Alyson Kennedy: Meet the socialist who wants to be America's first female president
Socialist Workers Party would turn the White House over to the working class
Essex is an unusual place to find a candidate for next President of the United States, but six weeks before America goes to the polls Alyson Kennedy was not canvassing swing states but banging on doors in Harlow to talk to Britons about Brexit, immigration and her desire kick start a Cuban-style revolution in the US.
The Socialist Workers Party (SWP) nominee was in Britain as part of a European tour that had seen her visit Paris, Manchester and London alongside the Communist League, its UK arm. It is the second time that Kennedy has taken a swing at the White House: in 2008, she was vice-presidential candidate alongside SWP nominee Roger Calero. The pair won a total of 7,577 votes, less than 0.01% of the US electorate.
But luckily for Kennedy, it is not about the votes: the SWP is focused on door-to-door campaigning, spreading their message among working class voters in the US. Kennedy is only on the ballot in seven states and has little chance of getting to the White House. Like Communist League candidate Jonathan Silberman – who recently ran for mayor of London – Kennedy does not see elections as a method to overthrow capitalism.
"A big way that the wealthy class in the US rule is by convincing working people that you got to vote for the lesser evil – and they are doing this big time in this election, with liberals saying the lesser evil is Clinton [...]. Our party has a different view: we think that the attacks on working people have been carried out by both parties," she told IBTimesUK at the Communist League's offices in Dalston.
"We say that a vote for the Socialist Workers Party is a protest vote really [...]. The things that workers have won have not been at the ballot box, they have been through struggles."
Kennedy cites the civil rights struggles of the 1960s and 1970s as examples of how protest rather than politics has achieved change. As far back as 1975, she was involved in the struggle against racial segregation in schools in Louisville, Kentucky. In the late 1970s, Kennedy was instrumental in forcing US coal companies to hire women and from 1981 she was a leading member of the United Mine Workers of America (UNWA).
"It took affirmative action lawsuits to force coal companies to begin to hire women. But we still faced a lot of discrimination. The coal companies really didn't want us there [...] and there were some rank and file miners who were backward on this question [too]. But we quickly proved that we could do the work [and] women became some of the strongest union fighters," she said.

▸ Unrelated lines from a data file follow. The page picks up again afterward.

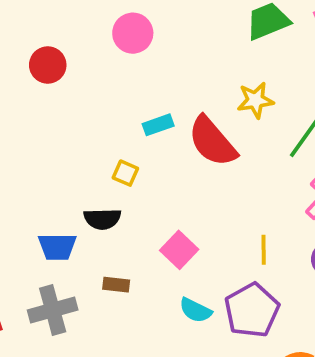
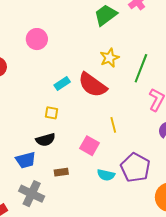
yellow line: (264, 250) -> (113, 125), moved
gray cross: (53, 310) -> (32, 194), turned -35

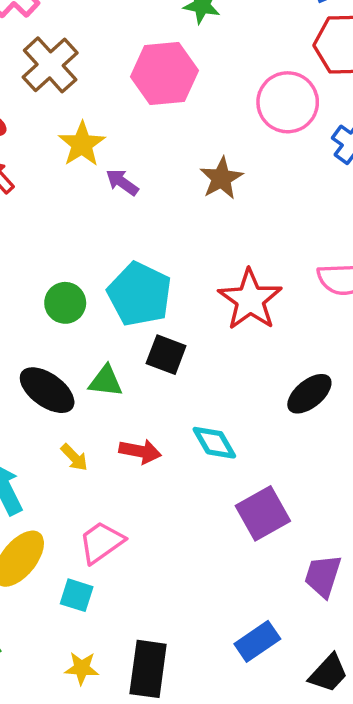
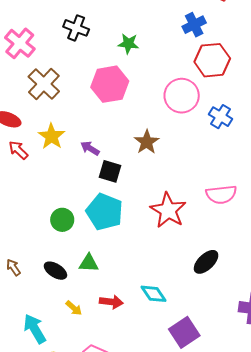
yellow star: (82, 144) -> (51, 136), moved
black square: (166, 355) -> (110, 171), moved
black ellipse: (47, 390) -> (55, 271), size x0.7

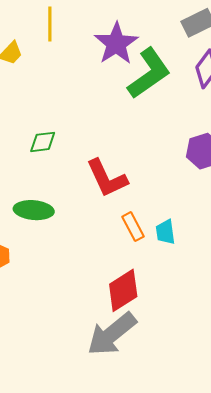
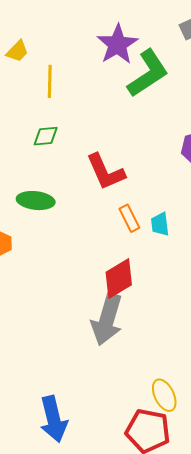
yellow line: (50, 24) -> (50, 81), moved
gray arrow: (112, 334) -> (107, 320), turned -36

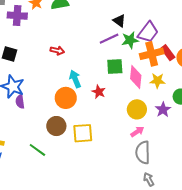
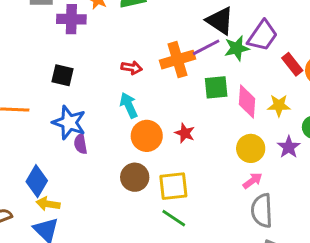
black triangle: (119, 21) -> (220, 21), size x1.5
orange cross: (152, 54) -> (178, 60), moved
cyan arrow: (75, 79) -> (129, 105), moved
red star: (99, 92) -> (185, 133), moved
green line: (37, 150) -> (174, 218), moved

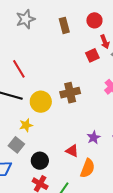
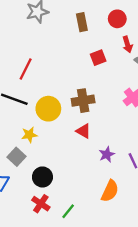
red square: (92, 55) -> (98, 58), moved
red line: (19, 69) -> (26, 69), turned 54
red triangle: (72, 151) -> (83, 131), moved
orange semicircle: (88, 168) -> (110, 191), moved

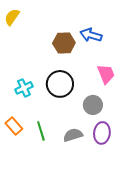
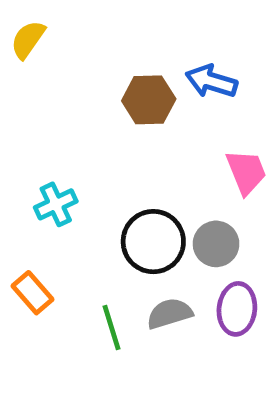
black circle: (60, 84) -> (153, 242), moved
green line: (41, 131) -> (111, 328), moved

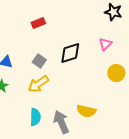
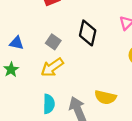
black diamond: (70, 53) -> (88, 33), turned -60

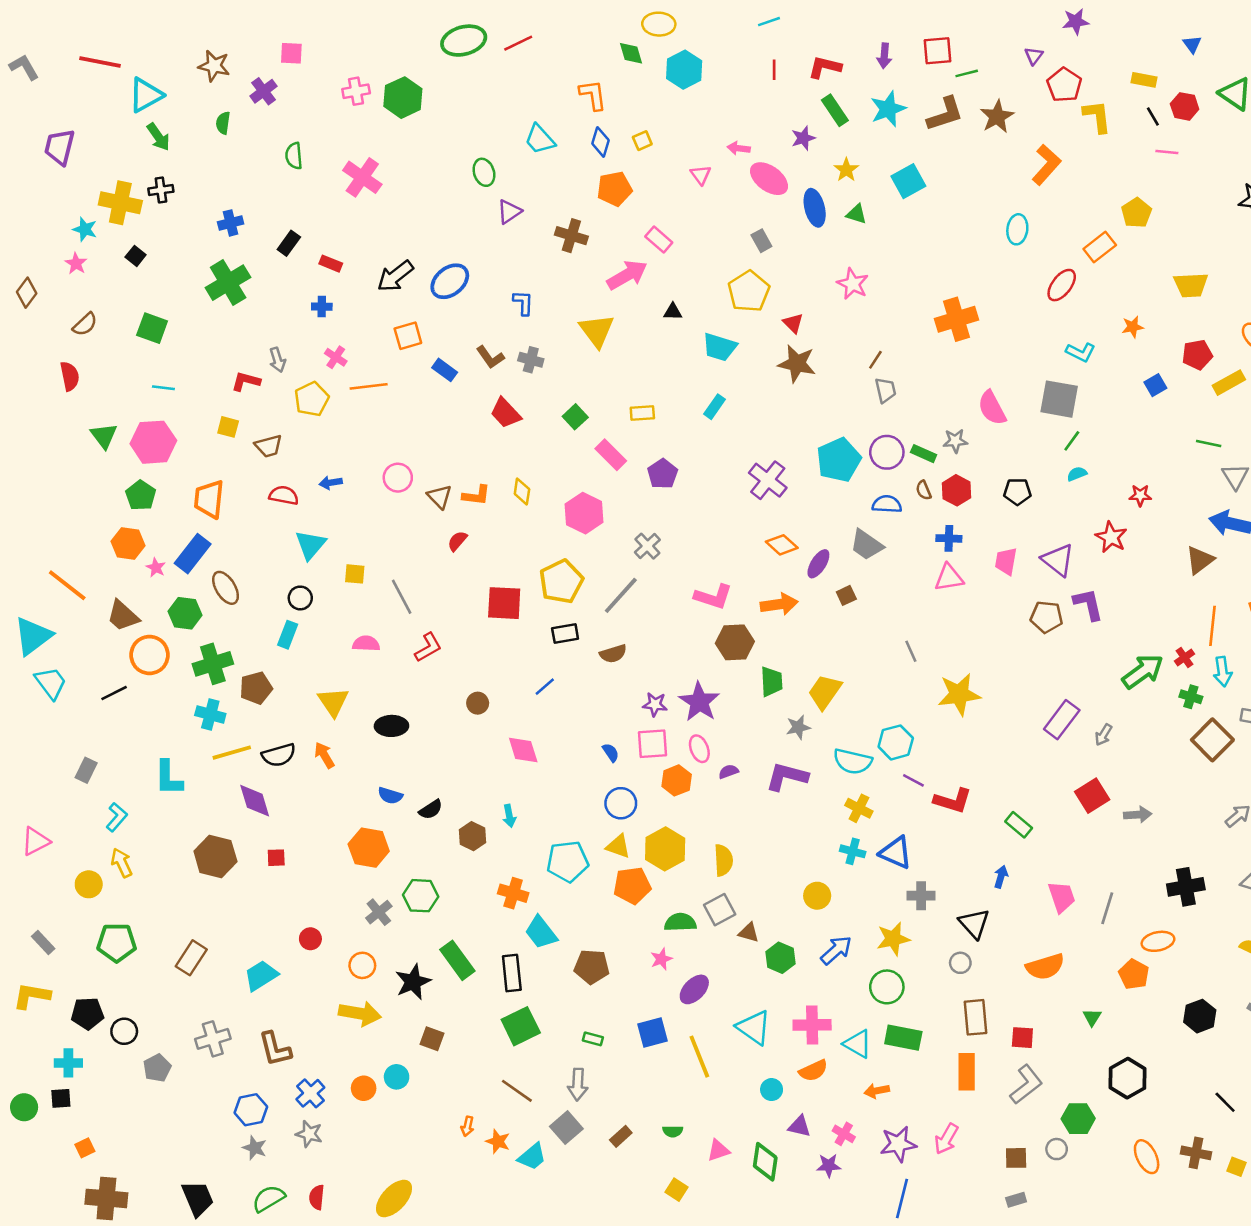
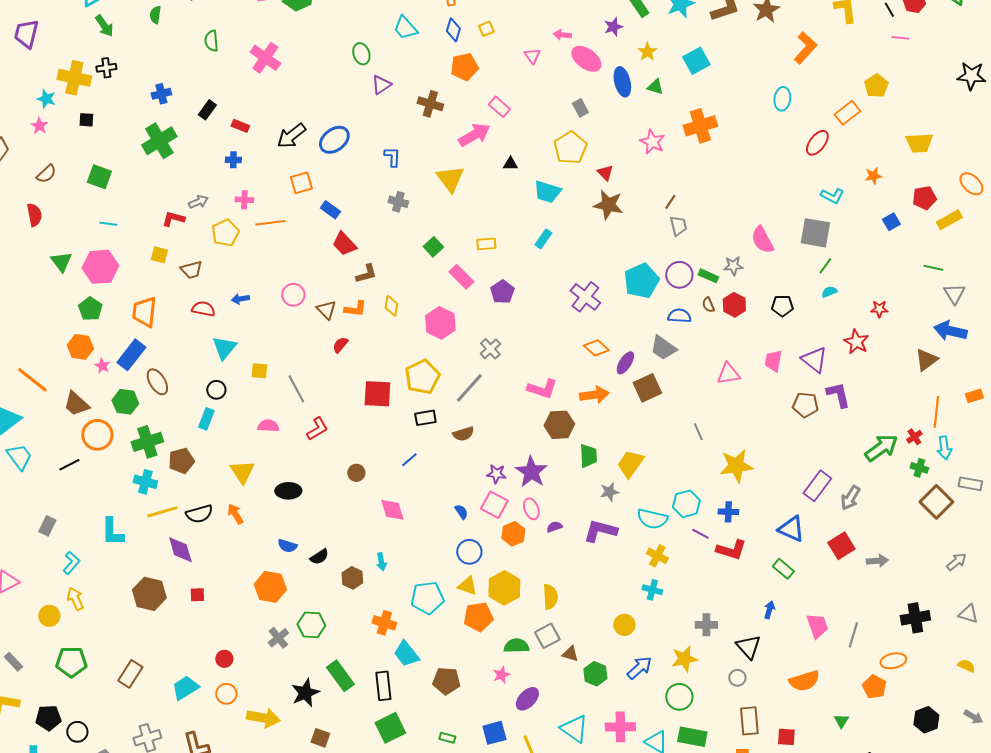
black square: (136, 256) -> (86, 120), turned -35
orange cross: (957, 319) -> (700, 126), moved
pink cross: (336, 357) -> (244, 200), turned -30
brown L-shape: (490, 357) -> (366, 274), moved, turned -70
gray arrow: (277, 360) -> (198, 202), turned -96
red trapezoid: (505, 413) -> (344, 244), moved
blue cross: (949, 538) -> (728, 512), moved
brown square: (846, 595) -> (647, 388), size x1.8
gray arrow: (1103, 735) -> (850, 498), size x1.4
pink square: (652, 744) -> (494, 505), turned 32
blue triangle: (896, 853) -> (791, 529), moved
orange circle: (362, 965) -> (226, 694), moved

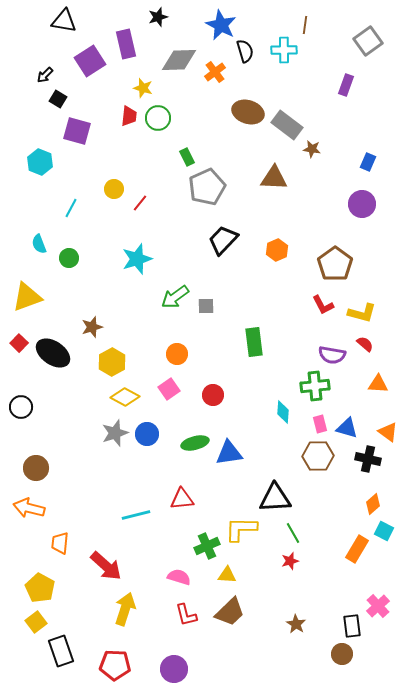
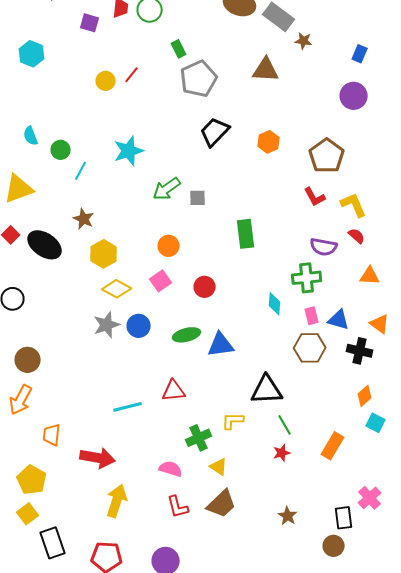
purple square: (77, 131) -> (90, 23), moved, size x0.7
red line: (140, 203) -> (132, 75), moved
cyan line: (71, 208) -> (81, 171), moved
yellow L-shape: (362, 313) -> (354, 205), turned -128
brown star: (92, 327) -> (84, 219), turned -30
orange arrow: (29, 508) -> (21, 400), turned -76
yellow L-shape: (241, 529) -> (233, 421), size x0.7
orange rectangle: (357, 549) -> (333, 446), moved
red arrow: (106, 566) -> (98, 458), turned -32
yellow triangle: (227, 575) -> (219, 467), turned 30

Kennedy worked in mines in Alabama, Colorado, West Virginia and finally in Utah, where she led a 2003 strike at a mine in Huntingdon. That three year struggle resulted in a deal with management that improved safety conditions and raised wages, which were then just $5 per hour. Since leaving mining, she has been employed as a garment worker as well as running for vice-president in 2008 and governor of Illinois in 2010.
What we talk about has been accomplished in the world. The best example of it is Cuba.
Like many observers, she sees the 2016 election as unprecedented in that the two main candidates – Donald Trump and Hillary Clinton – are loathed by some 70% of American voters. She has been frustrated by claims that working class voters have been drawn to Trump's racist and anti-Muslim message – just as the common theme in Britain is that working class voters opted for Leave because of a hatred of immigrants.
"Clinton said that 50% of the people who support Trump are deplorable, that they are racist, xenophobic and sexist [and] that is just not true. There are working people who support Trump but they support him because they think he is going to be different [...]. That he is going to fix things. That he's not a part of the Republican party machine," she said. But Trump is not the man of the working class," she said.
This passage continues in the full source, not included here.